If it bugs you so much, try thinking of it as metaphor, not mysticism. All kinds of crafts rely on metaphorical thinking… reflect on the way we use geographic terms like “field” and “area” and “sector” in talking about ideas, or (more pertinently) how sociologists and political scientists use language that ascribes identity, intention, and other personal qualities to groups of people.
There’s no literal substitute for those metaphors that doesn’t lose the reality of emergent properties that affect the real world. Yes, we know that a nation doesn’t have literal identity or intention, and there are times when it’s crucial to remind ourselves of that – and other times when doing so would cripple the best mental models we have for understanding why all these individuals are acting the way they do.

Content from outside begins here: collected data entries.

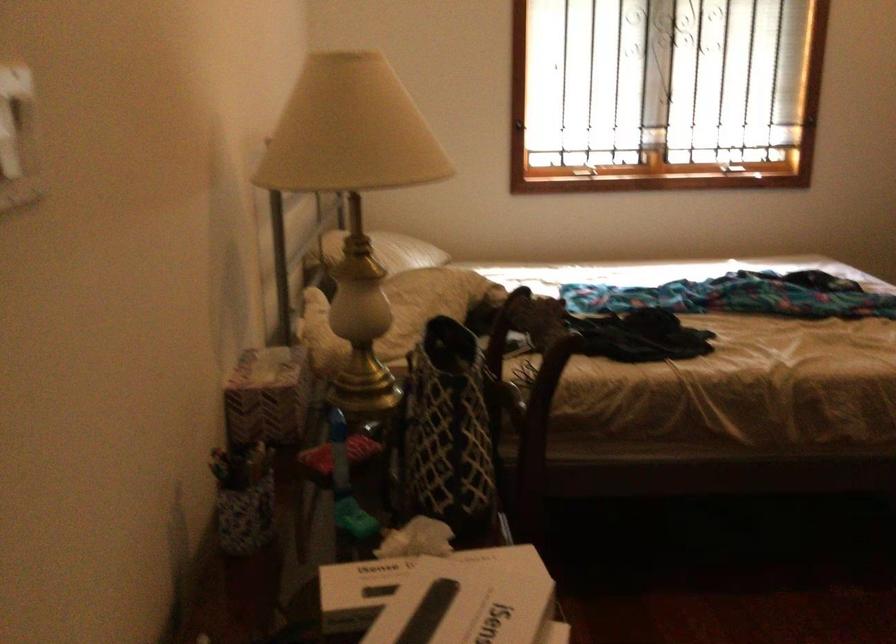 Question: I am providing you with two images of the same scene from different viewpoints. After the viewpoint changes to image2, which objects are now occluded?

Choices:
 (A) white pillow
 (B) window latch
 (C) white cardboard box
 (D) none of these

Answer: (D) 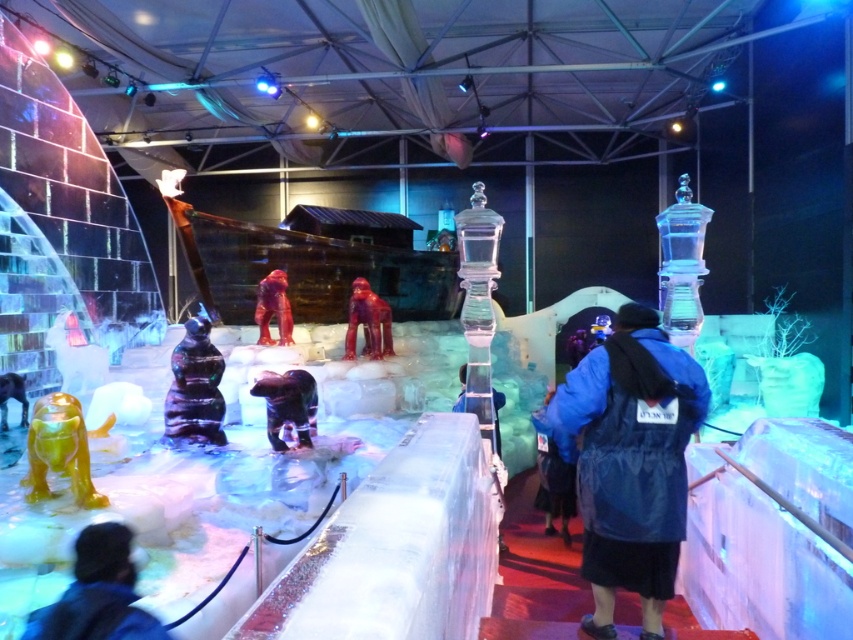 You are an event organizer planning to transport both the shiny green ice sculpture at lower left and the glossy black bear at center to another venue. Given that your transport vehicle has a 1.2 meter width limit, can both items fit side by side without exceeding the width limit?

The shiny green ice sculpture at lower left is wider than the glossy black bear at center. However, since the exact widths are not provided, we cannot confirm if their combined width exceeds 1.2 meters. Additional measurements are needed to determine feasibility. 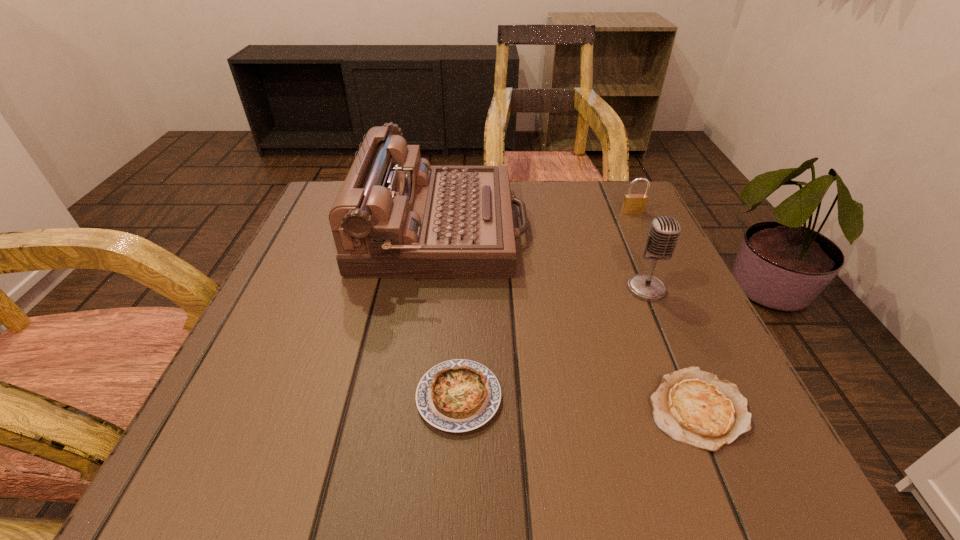 Where is `blank space located 0.150m on the right of the left quiche`? blank space located 0.150m on the right of the left quiche is located at coordinates (604, 397).

Identify the location of free point located 0.190m on the left of the right quiche. Image resolution: width=960 pixels, height=540 pixels. (516, 408).

Locate an element on the screen. The height and width of the screenshot is (540, 960). typewriter that is at the far edge is located at coordinates (395, 216).

At what (x,y) coordinates should I click in order to perform the action: click on padlock that is at the far edge. Please return your answer as a coordinate pair (x, y). Looking at the image, I should click on point(633,203).

Identify the location of object at the left edge. Image resolution: width=960 pixels, height=540 pixels. (395, 216).

Find the location of a particular element. The height and width of the screenshot is (540, 960). microphone that is positioned at the right edge is located at coordinates (664, 232).

Identify the location of padlock that is at the right edge. (633, 203).

Where is `quiche that is at the right edge`? The image size is (960, 540). quiche that is at the right edge is located at coordinates pos(692,406).

This screenshot has height=540, width=960. Find the location of `object at the far left corner`. object at the far left corner is located at coordinates (395, 216).

Where is `object that is at the far right corner`? object that is at the far right corner is located at coordinates (633, 203). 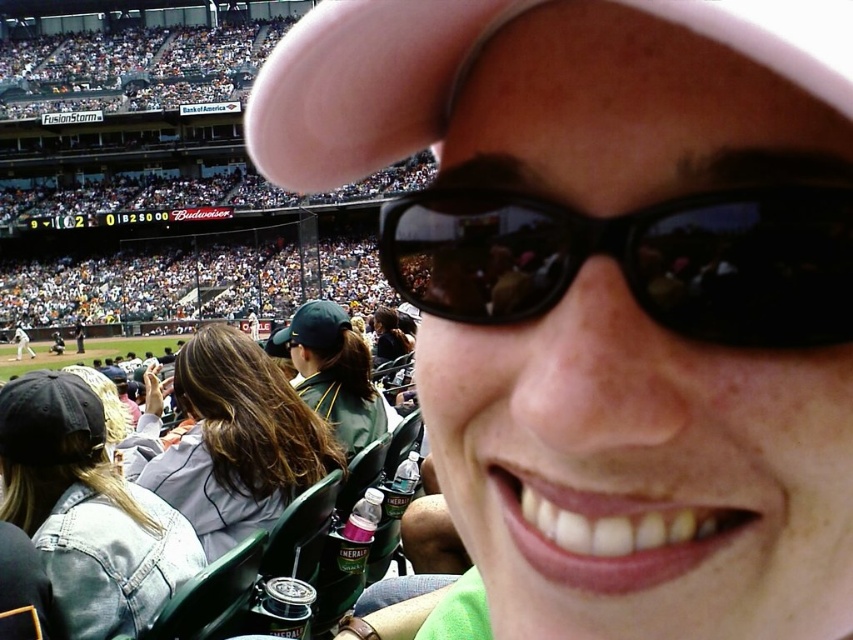 You are a photographer at the stadium and want to capture a photo of both the black plastic sunglasses at center and the denim jacket at lower left in the same frame without moving your position. Can you do it?

The black plastic sunglasses at center is 16.62 meters away from the denim jacket at lower left. Since both objects are within the same scene and the distance between them is manageable for a camera lens, you can capture both in the same frame without moving your position.

Based on the photo, you are a photographer at the baseball stadium and want to take a photo of the green fabric jacket at center without the black plastic sunglasses at center blocking it. How can you adjust your camera angle to achieve this?

The black plastic sunglasses at center is positioned over the green fabric jacket at center. To avoid blocking the jacket, you can lower the camera angle to capture the jacket below the sunglasses.

You are a photographer trying to capture a clear shot of both the pink fabric cap at upper center and the green fabric cap at center. Based on their positions, which cap is closer to the camera?

The pink fabric cap at upper center is closer to the camera because it is in front of the green fabric cap at center. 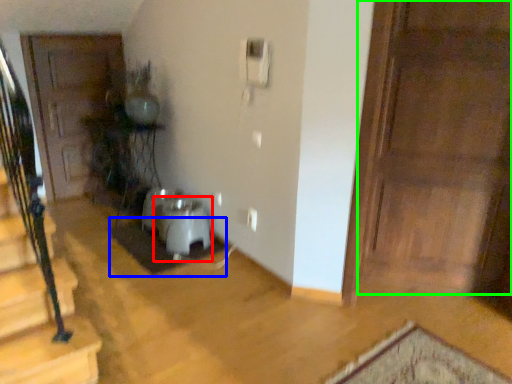 Question: Considering the real-world distances, which object is farthest from water heater (highlighted by a red box)? doormat (highlighted by a blue box) or door (highlighted by a green box)?

Choices:
 (A) doormat
 (B) door

Answer: (B) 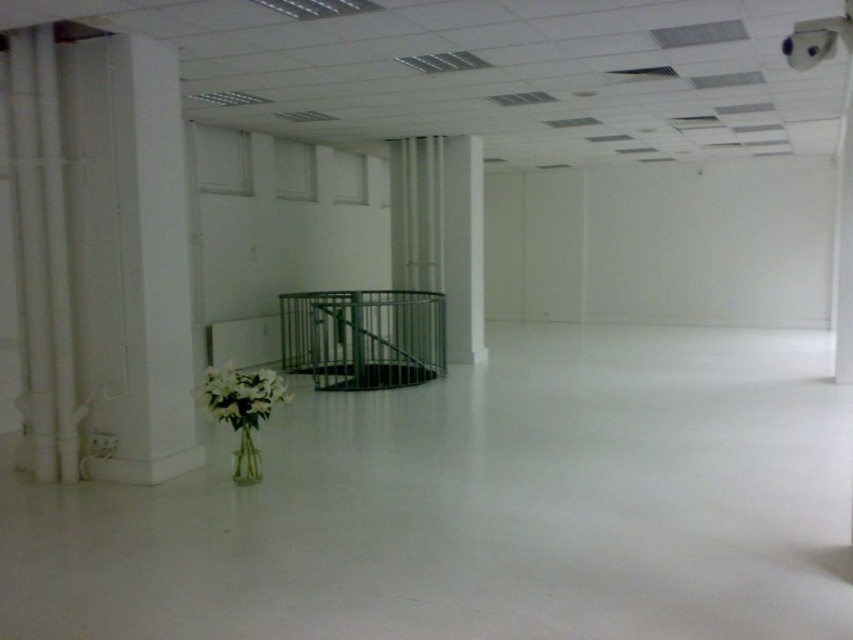 Question: Observing the image, what is the correct spatial positioning of white glossy pillar at center in reference to transparent glass vase at center?

Choices:
 (A) below
 (B) above

Answer: (B)

Question: Which object is the farthest from the white smooth pillar at left?

Choices:
 (A) white glossy pillar at center
 (B) green metal balustrade at center

Answer: (A)

Question: Can you confirm if green metal balustrade at center is smaller than transparent glass vase at center?

Choices:
 (A) yes
 (B) no

Answer: (B)

Question: Which object is positioned closest to the transparent glass vase at center?

Choices:
 (A) green metal balustrade at center
 (B) white matte flowers at lower left
 (C) white glossy pillar at center
 (D) white smooth pillar at left

Answer: (B)

Question: Which object is closer to the camera taking this photo?

Choices:
 (A) white glossy pillar at center
 (B) green metal balustrade at center
 (C) transparent glass vase at center

Answer: (C)

Question: Does white smooth pillar at left appear on the left side of green metal balustrade at center?

Choices:
 (A) no
 (B) yes

Answer: (B)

Not all writers use the same toolkit or conceive of their work in the same way. I don’t naturally tend to think (even metaphorically) of my characters as people I’m discovering rather than creating – but based on my experiences of having to rework a passage until it fit the character, I can certainly understand the metaphor and its power.
I’m not going to tell writers for whom that experience is stronger and more central that they’re wrong to describe it with the metaphor of living characters, or that anything would be gained if they confined themselves to only speak in literalisms. Intuitive (not just “mystical”) phenomena are usually poorly served by literal-analytical language, and this is no exception.